Relationships Must Be at the Heart of the Child Protection System

Before I was elected to Parliament I spent nearly a decade working with and for some of the most vulnerable children in the country, who left me in no doubt that a good relationship with an adult they trusted mattered to them above all else.

Yesterday, Labour called an Opposition Day Debate on children's safeguarding. Every once in a while this issue gains media prominence for the most disturbing and alarming reasons but protecting those children for whom parental care has failed, who have no other option but to turn to the state, is one of the heaviest responsibilities placed on the Government and should be a top priority for all politicians and public professionals even when it is out of the headlines. There is an urgency to the situation that marks it out further still: just two months represents 1 percent of a young person's childhood. If we get this wrong, that is time that they will never get back. Every moment counts.

Before I was elected to Parliament I spent nearly a decade working with and for some of the most vulnerable children in the country, who left me in no doubt that a good relationship with an adult they trusted mattered to them above all else.

This Government has pursued a number of reforms in this area, some of them welcome, in response to the excellent review by Professor Munro. But whether we succeed or fail for those children will depend almost entirely on the quality of relationships that they have with the people who are charged with protecting them. That is the central point and it is in serious danger of being lost in this shake-up of the system.

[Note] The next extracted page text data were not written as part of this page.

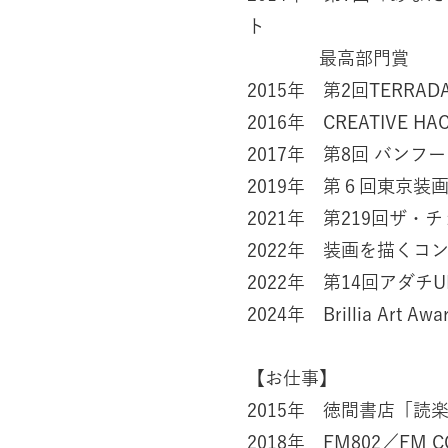
ト
最高部門賞
2015年 第2回TERRADA
2016年 CREATIVE 
2017年 第8回 バン
2019年 第６回東京装
2021年 第219回ザ・
2022年 装画を描くコンペ
2022年 第14回アダチ
2024年 Brillia Art Aw
【お仕事】
2015年 徳間書店「読
2018年 FM802／FM CO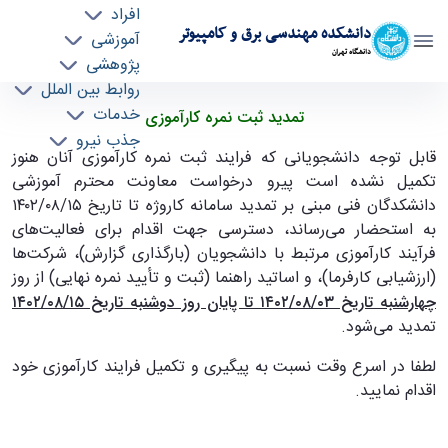
افراد
دانشکده مهندسی برق و کامپیوتر
آموزشی
دانشگاه تهران
پژوهشی
روابط بین الملل
تمدید ثبت نمره کارآموزی - ece- دانشکده
خدمات
تمدید ثبت نمره کارآموزی
جذب نیرو
مهندسی برق و کامپیوتر
قابل توجه دانشجویانی که فرایند ثبت نمره کارآموزی آنان هنوز
تکمیل نشده است پیرو درخواست معاونت محترم آموزشی
دانشکدگان فنی مبنی بر تمدید سامانه کاروژه تا تاریخ ۱۵/‏۰۸/‏۱۴۰۲
به استحضار می‌رساند، دسترسی جهت اقدام برای فعالیت‌های
فرآیند کارآموزی مرتبط با دانشجویان (بارگذاری گزارش)، شرکت‌ها
(ارزشیابی کارفرما)، و اساتید راهنما (ثبت و تأیید نمره نهایی) از روز
چهارشنبه تاریخ ۰۳/‏۰۸/‏۱۴۰۲ تا پایان روز دوشنبه تاریخ ۱۵/‏۰۸/‏۱۴۰۲
تمدید می‌شود
.
لطفا در اسرع وقت نسبت به پیگیری و تکمیل فرایند کارآموزی خود
اقدام نمایید
.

Decent relationships cannot be formed if frontline professionals do not have the time, resources and training that they need. In yesterday's debate we heard repeatedly about the almost exponentially increasing caseloads that social workers are dealing with. Polling suggests that one in six social workers now have more than 40 cases, a figure that is of real concern and wholly unacceptable, both from the point of view of the social worker and of the children they are tasked with protecting. More than half of social workers believe that their case loads are unmanageable, and the Children's Rights Director for England says children themselves are now starting to voice their concerns about their social worker's case loads.

The solution is not, as the Minister believes, based solely on reducing guidance which will somehow, magically free up huge amounts of time for front line workers.

We must raise the professional status of social work to the level we accord to doctors and other similarly crucial professions, so we attract and retain the best possible candidates and embed a widespread belief across society that professional skills and judgment are worth their weight in gold.

Increasing overall resources is not an option, so the Government must consider its priorities. There are now more than twice as many staff employed in the Department's free schools unit as in the safeguarding unit. Youth services, which were a lifeline for the most at-risk young people, are disappearing, while a National Citizen Service is being developed - an admirable scheme, but no replacement for ongoing support for the young people who need it most. I recently came across a young person who met his youth worker when he was 7 years old. He is now 18. His youth worker has been the only consistent adult in his life over those 11 years. For him, as for so many others, his youth worker is his lifeline.

Similarly, as a result of cuts to local authorities, there is evidence that agencies are retreating into their core functions. In the Government's rush to cut 'red tape', there is a real danger that front-line professionals whose daily work brings them into contact with children will not see keeping children safe as their responsibility.

There is a real risk that in a decade's time Parliamentarians will still be having this debate in a context in which some children have fallen further behind, others are still at risk and a unique opportunity to reform the system has been wasted. We can and must do better. In a decades' time I want to see no child constrained by their background; no child left in abusive or neglected homes; no child ignored when they raise serious concerns; no child believing that they cannot do better; and no child passed around from pillar to post around the care system, forced to recount their harrowing experiences to a succession of anonymous adults. In short, in 10 years' time, no child's life chances should be determined before they are even born.

Progress in child safeguarding is the last Government's legacy, and one which many Labour MP's are justly proud of, but it can and should also be the current Government's legacy. We called Labour's Opposition Day debate yesterday to show that we will do everything we can to ensure that that is the case.